Дед отошел на пару шагов, к подошве скалистого берега, опустился на корточки и легонько надавил ладонью на внешне ни чем не примечательную глыбу известняка. Внутри нее что-то лопнуло, и монолит бесшумно отошел в сторону, освобождая широкий и низкий проход. Неизвестность дышала холодной, мертвенной сыростью.
— Робеешь? — спросил дед.
— Конечно, робею, — признался я. — Только здесь, с волками ни за что не останусь.
— Ну и добре…
Мы брели по колено в холодной воде. С потолка капало. Сквозь стены сочилась влага. Мой фонарь почти сразу погас. Я несколько раз упал, ушиб коленку. Над головой насмешливо перестукивались мелкие камешки, шумела река.
Постепенно стало совсем сухо. Подземная тропа поднималась все выше и выше — к свету. Мягкие зеленоватые блики падали откуда-то с высоты, где начинали отсчет замшелые, высеченные в скальном известняке, ступени.

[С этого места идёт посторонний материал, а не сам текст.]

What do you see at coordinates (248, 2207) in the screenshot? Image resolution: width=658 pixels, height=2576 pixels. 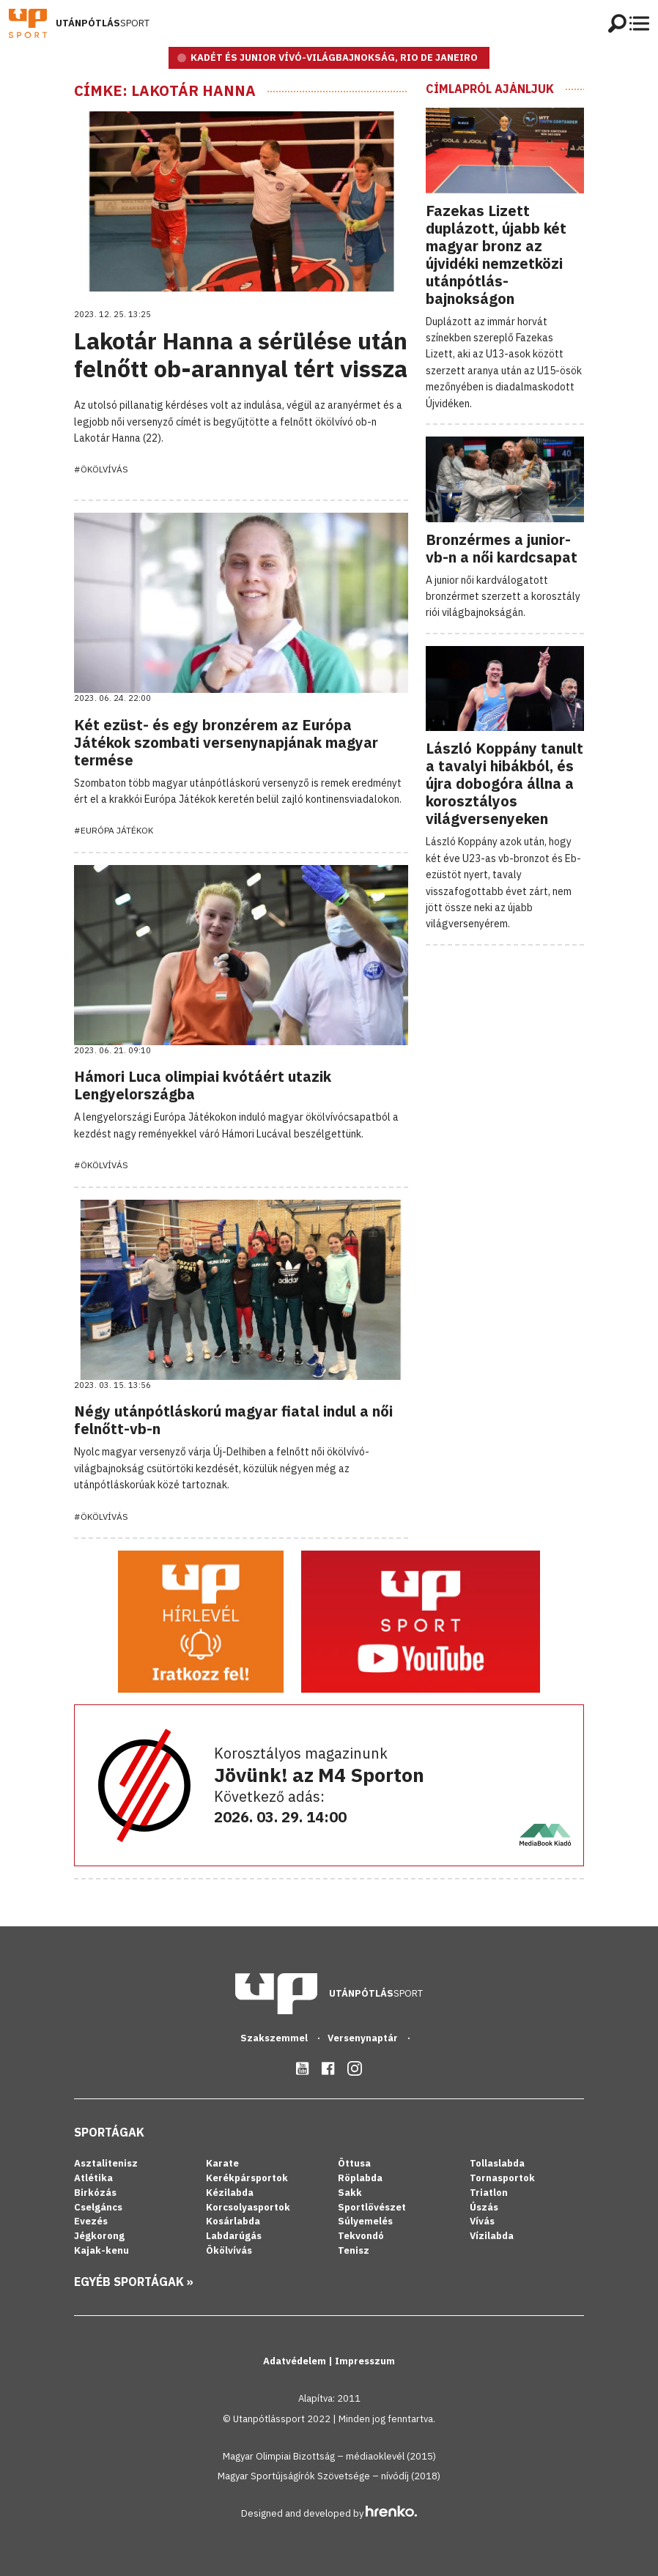 I see `Korcsolyasportok` at bounding box center [248, 2207].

На узкой неровной площадке лестница завершила свой правильный полукруг. Дед снова достал хронометр, зашарил в карманах в поисках спичек. Огонек на мгновение высветил его напряженный взгляд. Он тоже чего-то боялся. И вдруг, где-то внизу, что-то огромное заворочалось, загромыхало. Шум реки стал отчетливей и как будто бы, ближе.
— Вот и все, — еле слышно шепнул дед.
— Что все?
— Ход под рекой завалило. Там, где мы только шли, теперь только вода и камни. Никто не сможет добраться сюда прежней дорогой. Все правильно: механизм был рассчитан ровно на тринадцать посещений. Колесо завершило свой оборот. Последний зубец вышел из паза. Символы, брат...
— Пошли, дед! — меня уже колотило от холода, — я уже не чувствую ног!
Низко склонившись, он шагнул в темноту, за порог, ведущий в пещеру. На всякий случай, я поступил так же.
— Все что сейчас от тебя требуется, — дед слегка подтолкнул меня в спину, давая примерное направление в котором следует двигаться, — это сидеть, молчать и запоминать. И укутай, пожалуйста, ноги. Не ровен час, заболеешь.
На ощупь, я взобрался на высокое ложе из сложенных в кучу звериных шкур, теплых, мягких и шелковистых. Глаза постепенно привыкали к мягкому полумраку. Окружающие меня силуэты начали обретать очертания.
Каменные сосульки, сбегающие с высоких сводов пещеры, придавали ей своеобразный шик. Другие, точно такие же, но насыщенного молочного цвета, поднимались от пола ввысь.